JA! and other civil society confront SASOL at their AGM

In November, South African oil and gas company, SASOL, held its annual general meeting (AGM) at the Sandton Convention Centre in Johannesburg. JA, along with a few other organisations, attended the AGM to raise issues about SASOL’s operations. This was the first time ever that civil society was present at a SASOL AGM, and was made up of the Centre for Environmental Rights – a legal organisation based in Cape Town, the South Durban Community Environmental Alliance (SDCEA) and Women in Mining (WoMin).

JA was the only organisation raising an issue outside of South Africa, and in particular the Temane gas fields operations, SASOL Petroleum Temane’s Central Processing Facility, in Inhambane province, in the south of Mozambique.

The questions raised referred specifically to a 2017 report written by Mozambican organisation the Centre for Public Integrity (CIP), entitled SASOL Continues to Milk Mozambique.

The substance of the report centered on two issues:

  1. SASOL purchases gas from its own entity, SASOL Petroleum Temane, which extracts the gas, at very low prices, which it has set itself.
  2. It then sells it in South Africa, at a much higher price, making massive profits.

This is straightforward transfer pricing.

The project is managed by SASOL Petroleum Temane Limitada (SPT), by the Companhia Moçambicana de Hidrocabonetos (Mozambican Hydrocarbons Company or CMH) and by the International Finance Corporation (IFC).

SASOL responded to the report on their website, and JA opted to raise two questions in particular: One on employment of locals, and one on tax.

SASOL has not made any of their annual tax statements and details public, instead it has only provided an overall statement, and we had planned to demand access to the annual statements. However, we were refused the opportunity to ask the question about tax, and could only focus on jobs, as they insisted that we were only allowed one question each.

One of the issues raised in the report was that SASOL has not provided many jobs to local communities. SASOL’s response to the allegation on its website says:

“To date, over 300 permanent jobs have been sustained since inception across our various businesses in Mozambique, the majority being in Inhambane Province. SASOL and its partners established a Community Liaison Forum (CLF), in Maimelane in Inhassoro district, Inhambane Province, which helps with jobs opportunities for the 22 surrounding areas of the Central Processing Facility (CPF). Approximately 600 jobs have been allocated to members of these communities to date.”
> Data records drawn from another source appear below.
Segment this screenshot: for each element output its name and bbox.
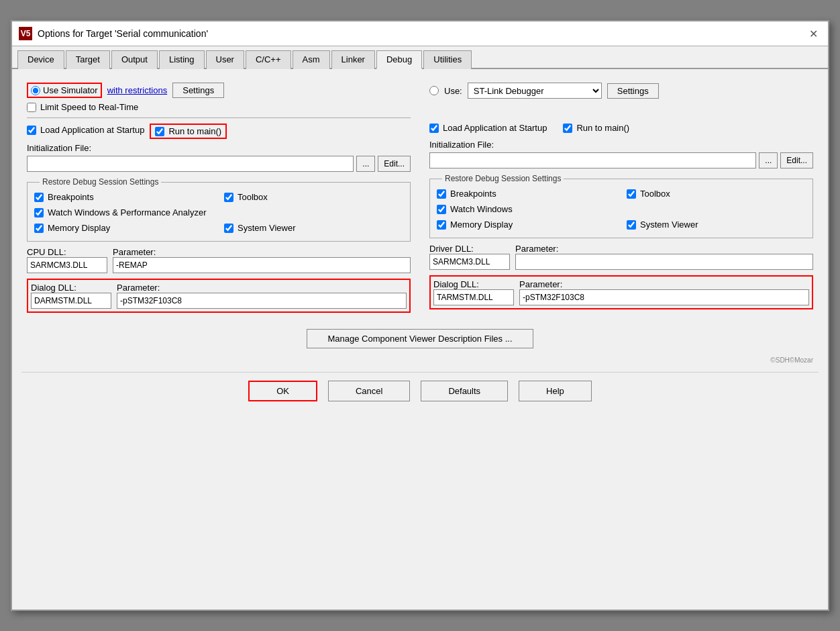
use-simulator-label: Use Simulator <box>43 85 98 95</box>
left-dialog-dll-input[interactable] <box>31 293 111 309</box>
right-restore-checkboxes: Breakpoints Toolbox Watch Windows <box>437 189 806 232</box>
tab-bar: Device Target Output Listing User C/C++ … <box>12 46 828 69</box>
right-use-label: Use: <box>444 86 462 96</box>
right-use-row: Use: ST-Link Debugger Settings <box>429 83 813 99</box>
left-load-app-row: Load Application at Startup <box>27 125 144 135</box>
right-toolbox-label: Toolbox <box>640 189 670 199</box>
left-cpu-dll-label: CPU DLL: <box>27 247 107 257</box>
manage-component-button[interactable]: Manage Component Viewer Description File… <box>307 329 533 348</box>
tab-debug[interactable]: Debug <box>376 50 422 69</box>
with-restrictions-link[interactable]: with restrictions <box>107 85 168 95</box>
right-load-app-checkbox[interactable] <box>429 124 439 133</box>
left-init-file-row: ... Edit... <box>27 156 411 172</box>
help-button[interactable]: Help <box>519 381 592 401</box>
left-browse-button[interactable]: ... <box>356 156 375 172</box>
left-system-viewer-checkbox[interactable] <box>224 224 233 233</box>
left-breakpoints-checkbox[interactable] <box>34 193 44 202</box>
right-driver-dll-label: Driver DLL: <box>429 244 510 254</box>
right-run-to-main-row: Run to main() <box>563 123 629 133</box>
left-panel: Use Simulator with restrictions Settings… <box>21 77 416 318</box>
right-watch-row: Watch Windows <box>437 204 616 214</box>
tab-user[interactable]: User <box>206 50 244 69</box>
left-dialog-param-label: Parameter: <box>117 283 407 293</box>
tab-device[interactable]: Device <box>17 50 64 69</box>
right-debugger-select[interactable]: ST-Link Debugger <box>468 83 602 99</box>
left-init-file-label: Initialization File: <box>27 143 91 153</box>
left-cpu-section: CPU DLL: Parameter: <box>27 247 411 273</box>
right-breakpoints-label: Breakpoints <box>450 189 496 199</box>
tab-target[interactable]: Target <box>66 50 110 69</box>
watermark: ©SDH©Mozar <box>21 355 819 365</box>
tab-output[interactable]: Output <box>111 50 158 69</box>
simulator-row: Use Simulator with restrictions Settings <box>27 83 411 98</box>
left-dialog-dll-label: Dialog DLL: <box>31 283 111 293</box>
left-load-app-label: Load Application at Startup <box>40 125 144 135</box>
left-settings-button[interactable]: Settings <box>172 83 224 98</box>
right-dialog-param-input[interactable] <box>519 289 809 305</box>
tab-asm[interactable]: Asm <box>293 50 330 69</box>
dialog: V5 Options for Target 'Serial communicat… <box>11 20 829 611</box>
close-button[interactable]: ✕ <box>805 26 821 42</box>
manage-section: Manage Component Viewer Description File… <box>21 329 819 348</box>
ok-button[interactable]: OK <box>248 381 317 401</box>
limit-speed-checkbox[interactable] <box>27 103 36 112</box>
right-run-to-main-checkbox[interactable] <box>563 124 572 133</box>
right-init-file-section: Initialization File: ... Edit... <box>429 140 813 168</box>
right-dialog-dll-input[interactable] <box>433 289 514 305</box>
right-dialog-inputs <box>433 289 809 305</box>
limit-speed-label: Limit Speed to Real-Time <box>40 102 138 112</box>
right-driver-dll-input[interactable] <box>429 254 510 270</box>
left-breakpoints-row: Breakpoints <box>34 192 213 202</box>
tab-utilities[interactable]: Utilities <box>423 50 472 69</box>
left-toolbox-checkbox[interactable] <box>224 193 233 202</box>
right-toolbox-checkbox[interactable] <box>627 189 636 199</box>
right-watch-checkbox[interactable] <box>437 205 446 214</box>
left-cpu-dll-input[interactable] <box>27 257 107 273</box>
left-run-to-main-checkbox[interactable] <box>155 127 164 136</box>
right-edit-button[interactable]: Edit... <box>780 152 813 168</box>
left-cpu-labels: CPU DLL: Parameter: <box>27 247 411 257</box>
right-dialog-dll-label: Dialog DLL: <box>433 279 514 289</box>
left-init-file-input[interactable] <box>27 156 354 172</box>
right-driver-param-input[interactable] <box>515 254 813 270</box>
left-load-app-checkbox[interactable] <box>27 126 36 135</box>
right-driver-inputs <box>429 254 813 270</box>
right-init-file-label: Initialization File: <box>429 140 494 150</box>
left-cpu-param-input[interactable] <box>113 257 411 273</box>
two-column-layout: Use Simulator with restrictions Settings… <box>21 77 819 318</box>
right-restore-group: Restore Debug Session Settings Breakpoin… <box>429 174 813 238</box>
left-dialog-inputs <box>31 293 407 309</box>
main-content: Use Simulator with restrictions Settings… <box>12 69 828 418</box>
right-settings-button[interactable]: Settings <box>607 83 659 99</box>
right-system-viewer-label: System Viewer <box>640 220 698 230</box>
right-init-file-input[interactable] <box>429 152 756 168</box>
right-dialog-dll-section: Dialog DLL: Parameter: <box>429 275 813 309</box>
defaults-button[interactable]: Defaults <box>421 381 508 401</box>
right-use-radio[interactable] <box>429 86 439 95</box>
tab-linker[interactable]: Linker <box>331 50 375 69</box>
cancel-button[interactable]: Cancel <box>328 381 410 401</box>
left-dialog-param-input[interactable] <box>117 293 407 309</box>
bottom-buttons: OK Cancel Defaults Help <box>21 372 819 409</box>
right-breakpoints-checkbox[interactable] <box>437 189 446 199</box>
left-edit-button[interactable]: Edit... <box>378 156 411 172</box>
left-run-to-main-label: Run to main() <box>168 126 221 136</box>
right-browse-button[interactable]: ... <box>759 152 778 168</box>
title-bar-left: V5 Options for Target 'Serial communicat… <box>19 27 208 40</box>
tab-cpp[interactable]: C/C++ <box>246 50 291 69</box>
right-load-app-row: Load Application at Startup <box>429 123 547 133</box>
right-run-to-main-label: Run to main() <box>576 123 629 133</box>
left-memory-checkbox[interactable] <box>34 224 44 233</box>
left-cpu-param-label: Parameter: <box>113 247 411 257</box>
right-memory-checkbox[interactable] <box>437 220 446 230</box>
left-watch-checkbox[interactable] <box>34 208 44 217</box>
right-watch-label: Watch Windows <box>450 204 513 214</box>
right-load-app-label: Load Application at Startup <box>443 123 547 133</box>
tab-listing[interactable]: Listing <box>159 50 205 69</box>
left-breakpoints-label: Breakpoints <box>48 192 94 202</box>
limit-speed-row: Limit Speed to Real-Time <box>27 102 411 112</box>
right-dialog-labels: Dialog DLL: Parameter: <box>433 279 809 289</box>
left-system-viewer-label: System Viewer <box>238 223 295 233</box>
right-system-viewer-checkbox[interactable] <box>627 220 636 230</box>
use-simulator-radio[interactable] <box>31 86 40 95</box>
We asked what the difference was between ‘permanent’ and ‘allocated’ jobs, and how it was possible that in 16 years of operating the project, they have only created this tiny number of jobs across the country.

Their initial response was to ‘put in context’ for the attendees the work that SASOL is doing in Mozambique, where they explained that they are the largest taxpayer, that they have built clinics and schools and brought Mozambicans into management positions.
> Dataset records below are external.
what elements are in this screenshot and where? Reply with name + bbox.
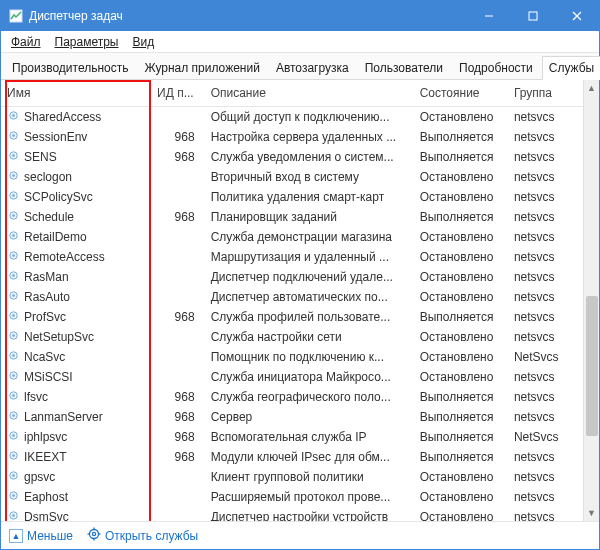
service-icon [7,229,20,245]
service-name: RetailDemo [24,230,87,244]
service-group: netsvcs [508,107,583,128]
service-desc: Сервер [205,407,414,427]
service-pid: 968 [151,127,205,147]
column-header-name[interactable]: Имя [1,80,151,107]
service-desc: Служба профилей пользовате... [205,307,414,327]
app-icon [9,9,23,23]
service-row[interactable]: lfsvc968Служба географического поло...Вы… [1,387,583,407]
svg-point-52 [92,532,95,535]
service-row[interactable]: MSiSCSIСлужба инициатора Майкросо...Оста… [1,367,583,387]
service-group: netsvcs [508,267,583,287]
service-pid [151,287,205,307]
tab-1[interactable]: Журнал приложений [137,56,266,79]
service-icon [7,369,20,385]
tab-3[interactable]: Пользователи [358,56,450,79]
service-pid [151,167,205,187]
service-row[interactable]: SCPolicySvcПолитика удаления смарт-картО… [1,187,583,207]
service-group: netsvcs [508,187,583,207]
column-header-state[interactable]: Состояние [414,80,508,107]
svg-point-32 [12,374,14,376]
service-name: RemoteAccess [24,250,105,264]
service-row[interactable]: ProfSvc968Служба профилей пользовате...В… [1,307,583,327]
vertical-scrollbar[interactable]: ▲ ▼ [583,80,599,521]
service-desc: Вторичный вход в систему [205,167,414,187]
service-row[interactable]: EaphostРасширяемый протокол прове...Оста… [1,487,583,507]
content-area: Имя ИД п... Описание Состояние Группа Sh… [1,80,599,521]
service-state: Выполняется [414,307,508,327]
minimize-button[interactable] [467,1,511,31]
service-row[interactable]: RetailDemoСлужба демонстрации магазинаОс… [1,227,583,247]
menu-view[interactable]: Вид [130,33,156,51]
service-row[interactable]: iphlpsvc968Вспомогательная служба IPВыпо… [1,427,583,447]
service-row[interactable]: SharedAccessОбщий доступ к подключению..… [1,107,583,128]
service-state: Выполняется [414,387,508,407]
svg-point-14 [12,194,14,196]
fewer-details-link[interactable]: ▲ Меньше [9,529,73,543]
service-icon [7,449,20,465]
service-row[interactable]: RasAutoДиспетчер автоматических по...Ост… [1,287,583,307]
service-row[interactable]: IKEEXT968Модули ключей IPsec для обм...В… [1,447,583,467]
service-group: netsvcs [508,327,583,347]
service-icon [7,109,20,125]
service-row[interactable]: LanmanServer968СерверВыполняетсяnetsvcs [1,407,583,427]
service-name: SENS [24,150,57,164]
tab-4[interactable]: Подробности [452,56,540,79]
maximize-button[interactable] [511,1,555,31]
service-group: netsvcs [508,247,583,267]
column-header-pid[interactable]: ИД п... [151,80,205,107]
service-name: SharedAccess [24,110,101,124]
scroll-down-arrow[interactable]: ▼ [584,505,600,521]
menu-file[interactable]: Файл [9,33,43,51]
service-icon [7,149,20,165]
svg-point-8 [12,134,14,136]
chevron-up-icon: ▲ [9,529,23,543]
service-icon [7,509,20,521]
close-button[interactable] [555,1,599,31]
service-row[interactable]: Schedule968Планировщик заданийВыполняетс… [1,207,583,227]
tab-0[interactable]: Производительность [5,56,135,79]
open-services-link[interactable]: Открыть службы [87,527,198,544]
scroll-track[interactable] [584,96,600,505]
service-pid [151,247,205,267]
service-desc: Служба географического поло... [205,387,414,407]
service-pid [151,347,205,367]
service-name: ProfSvc [24,310,66,324]
service-row[interactable]: SENS968Служба уведомления о систем...Вып… [1,147,583,167]
tab-2[interactable]: Автозагрузка [269,56,356,79]
service-pid [151,107,205,128]
service-name: lfsvc [24,390,48,404]
svg-point-46 [12,514,14,516]
scroll-thumb[interactable] [586,296,598,436]
service-name: DsmSvc [24,510,69,521]
service-row[interactable]: DsmSvcДиспетчер настройки устройствОстан… [1,507,583,521]
service-name: RasMan [24,270,69,284]
column-header-group[interactable]: Группа [508,80,583,107]
service-row[interactable]: SessionEnv968Настройка сервера удаленных… [1,127,583,147]
service-row[interactable]: gpsvcКлиент групповой политикиОстановлен… [1,467,583,487]
service-state: Остановлено [414,347,508,367]
svg-point-34 [12,394,14,396]
service-state: Остановлено [414,467,508,487]
service-group: netsvcs [508,507,583,521]
service-group: netsvcs [508,167,583,187]
service-icon [7,169,20,185]
scroll-up-arrow[interactable]: ▲ [584,80,600,96]
service-row[interactable]: seclogonВторичный вход в системуОстановл… [1,167,583,187]
titlebar[interactable]: Диспетчер задач [1,1,599,31]
column-header-desc[interactable]: Описание [205,80,414,107]
service-pid [151,267,205,287]
service-row[interactable]: RemoteAccessМаршрутизация и удаленный ..… [1,247,583,267]
service-icon [7,389,20,405]
service-row[interactable]: RasManДиспетчер подключений удале...Оста… [1,267,583,287]
tab-5[interactable]: Службы [542,56,600,80]
service-group: netsvcs [508,447,583,467]
service-row[interactable]: NetSetupSvcСлужба настройки сетиОстановл… [1,327,583,347]
svg-point-40 [12,454,14,456]
service-state: Остановлено [414,327,508,347]
service-row[interactable]: NcaSvcПомощник по подключению к...Остано… [1,347,583,367]
service-state: Остановлено [414,367,508,387]
service-icon [7,469,20,485]
service-icon [7,289,20,305]
svg-point-38 [12,434,14,436]
menu-options[interactable]: Параметры [53,33,121,51]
It was only after JA’s member stood up and shouted in order to be heard, – insisting that the board provided a proper response to the questions – that they finally answered with the explanation that the 300 permanent jobs were employees who worked directly at the plant, and whose salaries were paid by SASOL. However, the 600 allocated jobs were people who worked at the clinics and schools that SASOL had built for the communities, but they were not on SASOL’s payroll, but rather were paid by the Mozambican government.

They then said that the reason only 300 jobs had been created at the plant was because ‘the plant only needs 300 workers at a time’.

SASOL created a major obstacle for us – while we had legitimately arranged for proxies to be given to members of SDCEA and WoMin, the company did not recognise them as shareholders, claiming that we required a letter from SASOL, which we were not told beforehand, and were therefore not given an opportunity to ask a question.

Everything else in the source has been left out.